Po reportażu "Don Stanislao" Marcina Gutowskiego pada coraz więcej pytań na temat udziału kardynała Dziwisza w tuszowaniu przypadków pedofilii wśród dostojników kościelnych. Do dzisiaj były metropolita krakowski milczy w tej sprawie. Wydał jedynie oświadczenie, w którym zapewniał, że chce, by sprawa była wyjaśniona i wyraził chęć współpracy z powołaną w tej sprawie komisją.
Nad kardynałem Stanisławem Dziwiszem zbierają się ciemne chmury. Do Polski przybyła w połowie czerwca specjalna komisja, która badała zarzuty wobec kardynała, dotyczące ukrywania aktów pedofilii w Kościele. Na czele komisji stanął kard. Angelo Bagnasco - emerytowany arcybiskup Genui i były przewodniczący Konferencji Episkopatu Włoch. Na razie Bagnasco zakończył przesłuchania świadków. Jak poinformowała Nuncjatura Apostolska, celem wizyty kard. Angelo Bagnasco, była weryfikacja sygnalizowanych zaniedbań kard. Stanisława Dziwisza podczas pełnienia przez niego funkcji arcybiskupa metropolity krakowskiego.
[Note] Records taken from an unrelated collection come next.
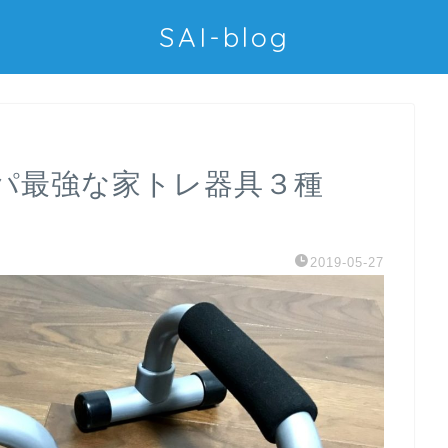
SAI-blog
パ最強な家トレ器具３種
2019-05-27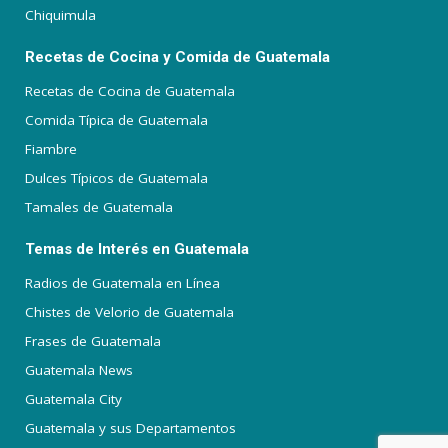
Chiquimula
Recetas de Cocina y Comida de Guatemala
Recetas de Cocina de Guatemala
Comida Típica de Guatemala
Fiambre
Dulces Típicos de Guatemala
Tamales de Guatemala
Temas de Interés en Guatemala
Radios de Guatemala en Línea
Chistes de Velorio de Guatemala
Frases de Guatemala
Guatemala News
Guatemala City
Guatemala y sus Departamentos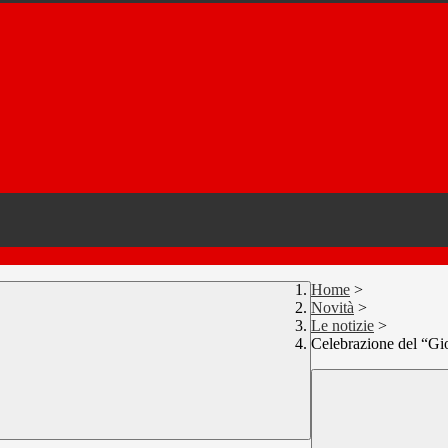
Home
>
Novità
>
Le notizie
>
Celebrazione del “Gi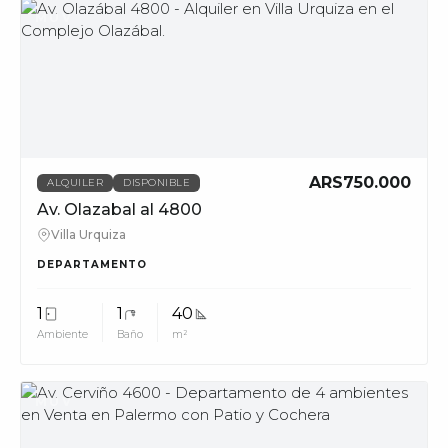
MUV
ARS750.000
ALQUILER
DISPONIBLE
Av. Olazabal al 4800
Villa Urquiza
DEPARTAMENTO
1
1
40
Ambiente
Baño
m²
MUV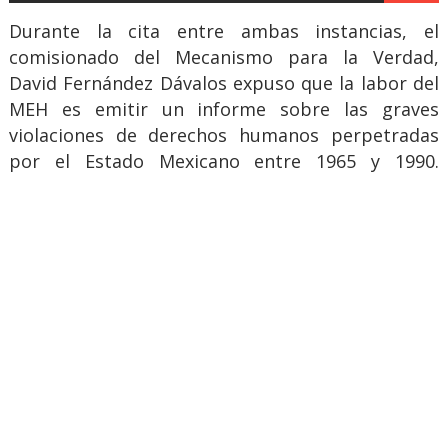
Durante la cita entre ambas instancias, el
comisionado del Mecanismo para la Verdad,
David Fernández Dávalos expuso que la labor del
MEH es emitir un informe sobre las graves
violaciones de derechos humanos perpetradas
por el Estado Mexicano entre 1965 y 1990.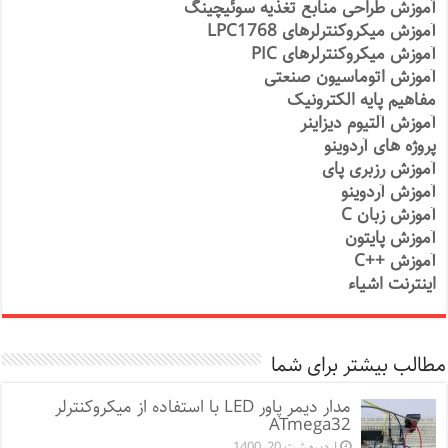
آموزش طراحی منابع تغذیه سوئیچینگ
آموزش میکروکنترلرهای LPC1768
آموزش میکروکنترلرهای PIC
آموزش اتوماسیون صنعتی
مفاهیم پایه الکترونیک
آموزش آلتیوم دیزاینر
پروژه های آردوینو
آموزش رزبری پای
آموزش آردوینو
آموزش زبان C
آموزش پایتون
آموزش ++C
اینترنت اشیاء
مطالب بیشتر برای شما
مدار دیمر پاور LED با استفاده از میکروکنترلر
ATmega32
اردیبهشت 20, 1400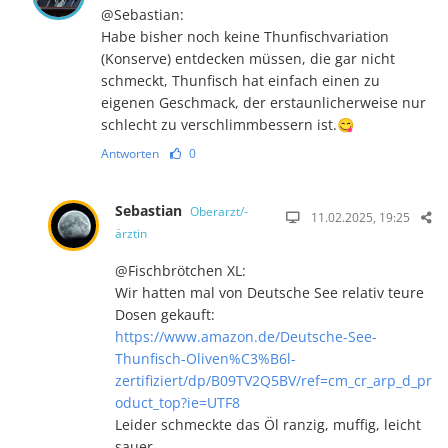
@Sebastian:
Habe bisher noch keine Thunfischvariation
(Konserve) entdecken müssen, die gar nicht
schmeckt, Thunfisch hat einfach einen zu
eigenen Geschmack, der erstaunlicherweise nur
schlecht zu verschlimmbessern ist.😋
Antworten
0
Sebastian
Oberarzt/-
11.02.2025, 19:25
ärztin
@Fischbrötchen XL:
Wir hatten mal von Deutsche See relativ teure
Dosen gekauft:
https://www.amazon.de/Deutsche-See-
Thunfisch-Oliven%C3%B6l-
zertifiziert/dp/B09TV2Q5BV/ref=cm_cr_arp_d_pr
oduct_top?ie=UTF8
Leider schmeckte das Öl ranzig, muffig, leicht
sauer, …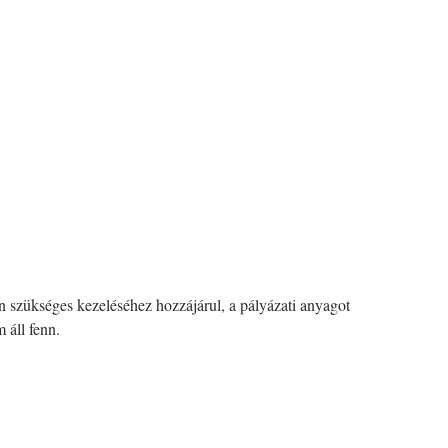
en szükséges kezeléséhez hozzájárul, a pályázati anyagot
 áll fenn.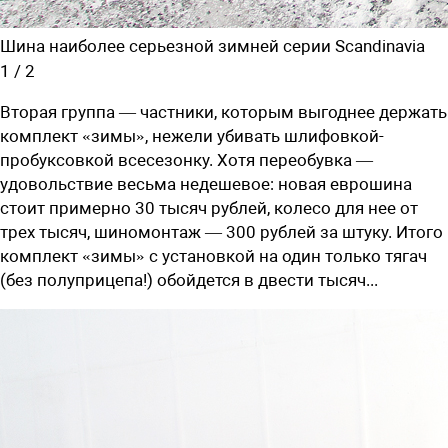
Шина наиболее серьезной зимней серии Scandinavia
1
/
2
Вторая группа — частники, которым выгоднее держать
комплект «зимы», нежели убивать шлифовкой-
пробуксовкой всесезонку. Хотя переобувка —
удовольствие весьма недешевое: новая еврошина
стоит примерно 30 тысяч рублей, колесо для нее от
трех тысяч, шиномонтаж — 300 рублей за штуку. Итого
комплект «зимы» с установкой на один только тягач
(без полуприцепа!) обойдется в двести тысяч...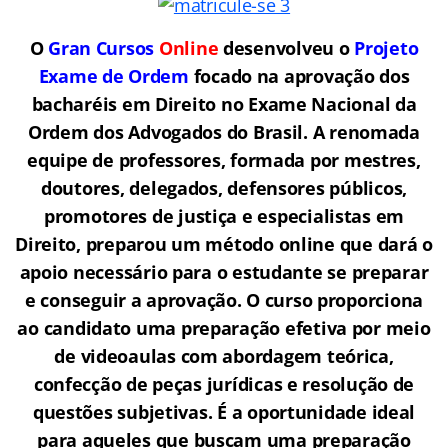
O
Gran Cursos
Online
desenvolveu o
Projeto
Exame de Ordem
f
o
cado na aprovação dos
bacharéis em Direito no Exame Nacional da
Ordem dos Advogados do Brasil.
A renomada
equipe de professores, formada por mestres,
doutores, delegados, defensores públicos,
promotores de justiça e especialistas em
Direito, preparou um método online que dará o
apoio necessário para o estudante se preparar
e conseguir a aprovação.
O curso proporciona
ao candidato uma preparação efetiva por meio
de videoaulas com abordagem teórica,
confecção de peças jurídicas e resolução de
questões subjetivas. É a oportunidade ideal
para aqueles que buscam uma preparação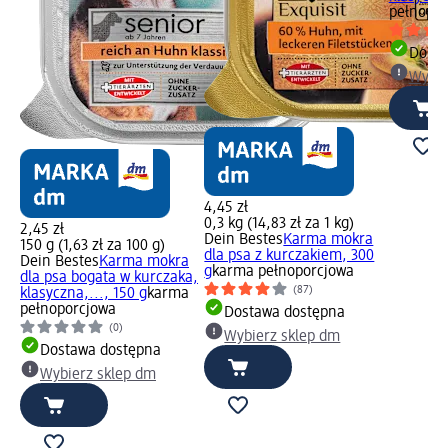
pełnopor
Dosta
Wybie
4,45 zł
0,3 kg (14,83 zł za 1 kg)
2,45 zł
Dein Bestes
Karma mokra
150 g (1,63 zł za 100 g)
dla psa z kurczakiem, 300
Dein Bestes
Karma mokra
g
karma pełnoporcjowa
dla psa bogata w kurczaka,
(87)
klasyczna,..., 150 g
karma
pełnoporcjowa
Dostawa dostępna
(0)
Wybierz sklep dm
Dostawa dostępna
Wybierz sklep dm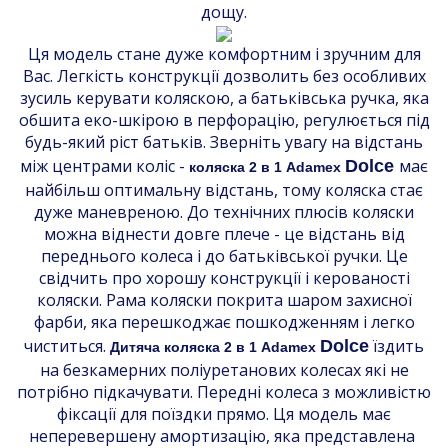
дощу.
Ця модель стане дуже комфортним і зручним для
Вас. Легкість конструкції дозволить без особливих
зусиль керувати коляскою, а батьківська ручка, яка
обшита еко-шкірою в перфорацію, регулюється під
будь-який ріст батьків. Зверніть увагу на відстань
між центрами коліс -
має
Dolce
коляска 2 в 1 Adamex
найбільш оптимальну відстань, тому коляска стає
дуже маневреною. До технічних плюсів коляски
можна віднести довге плече - це відстань від
переднього колеса і до батьківської ручки. Це
свідчить про хорошу конструкції і керованості
коляски. Рама коляски покрита шаром захисної
фарби, яка перешкоджає пошкодженням і легко
чиститься.
їздить
Dolce
Дитяча коляска 2 в 1 Adamex
на безкамерних поліуретанових колесах які не
потрібно підкачувати. Передні колеса з можливістю
фіксації для поїздки прямо. Ця модель має
неперевершену амортизацію, яка представлена ​​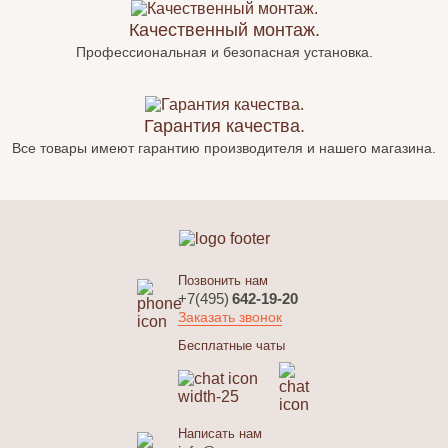
Качественный монтаж.
Профессиональная и безопасная установка.
Гарантия качества.
Все товары имеют гарантию производителя и нашего магазина.
Позвонить нам
+7(495)
642-19-20
Заказать звонок
Бесплатные чаты
Написать нам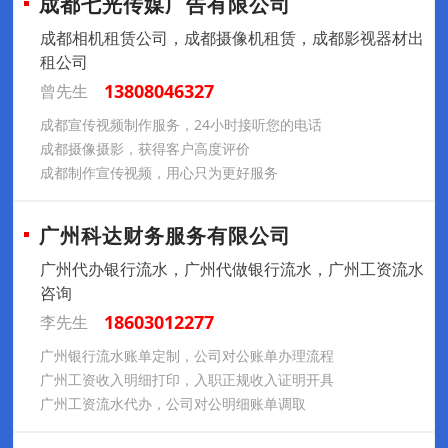
成都七光传媒广告有限公司
成都相机租赁公司，成都摄像机租赁，成都影视器材出
租公司
13808046327
曾先生
成都宣传视频制作服务，24小时接听您的电话
成都摄像摄影，获得客户高度评价
成都制作宣传视频，用心只为更好服务
广州科达财务服务有限公司
广州代办银行流水，广州代做银行流水，广州工资流水
咨询
18603012277
李先生
广州银行流水账单定制，公司对公账单办理流程
广州工资收入明细打印，入职正规收入证明开具
广州工资流水代办，公司对公明细账单调取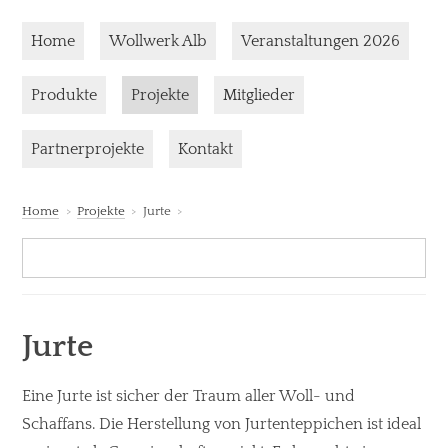
Skip to content
Home
Wollwerk Alb
Veranstaltungen 2026
Current page:
Produkte
Projekte
Mitglieder
Partnerprojekte
Kontakt
Home
Projekte
Jurte
Suc
Search:
Jurte
Eine Jurte ist sicher der Traum aller Woll- und
Schaffans. Die Herstellung von Jurtenteppichen ist ideal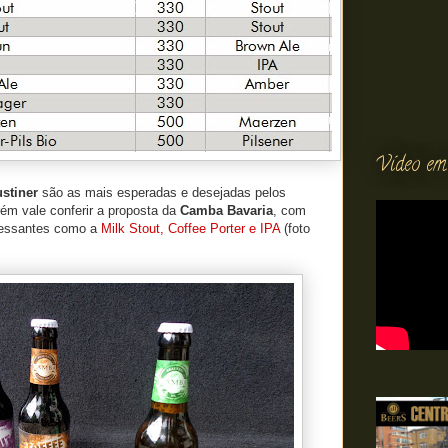
Vídeo em
stiner
são as mais esperadas e desejadas pelos
ém vale conferir a proposta da
Camba Bavaria
, com
eressantes como a
Milk Stout, Coffee Porter e IPA
(foto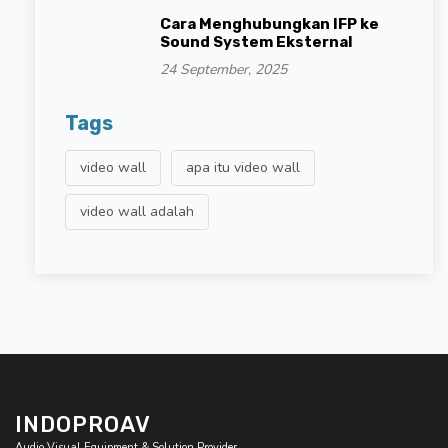
Cara Menghubungkan IFP ke
Sound System Eksternal
24 September, 2025
Tags
video wall
apa itu video wall
video wall adalah
INDOPROAV
Audio Visual Equipment & Solution Provider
Chodzi m.in. sprawy tuszowania pedofilii w podległych mu wówczas parafiach. Tymczasem były metropolita krakowski wyjechał na wakacje i zamiast ciemnych chmur nad swoją głową widzi słońce, wypoczywając na chorwackiej plaży.
Dziennik "Fakt" opublikował zdjęcia kardynała Dziwisza korzystającego z uroków lata w chorwackim miasteczku Klek. Podczas urlopu towarzyszą mu najbliżsi współpracownicy. Wszyscy zażywają kąpieli w Adriatyku i przesiadują pod parasolami na plaży.
Dzień spędzają na opalaniu się, kąpaniu się w morzu i wycieczkach. Nawet kucharza przywieźli z Polski - relacjonuje informator "Faktu"
Dziennikarze próbowali się skontaktować z kardynałem Dziwiszem, ale w sekretariacie kurii przekazano im, że jest na urlopie.
Przypomnijmy, były sekretarz Jana Pawła II jest oskarżany o tuszowanie pedofilii w kościele. Jego nazwisko pojawia się w sprawie molestowania w Legionie Chrystusa oraz sprawie oskarżonego o pedofilię kardynała Theodore'a McCarricka. Watykan opublikował ponad 400-stronnicowy raport, w którym przyznano, że Dziwisz wiedział o przejawach pedofilii u amerykańskiego kapłana.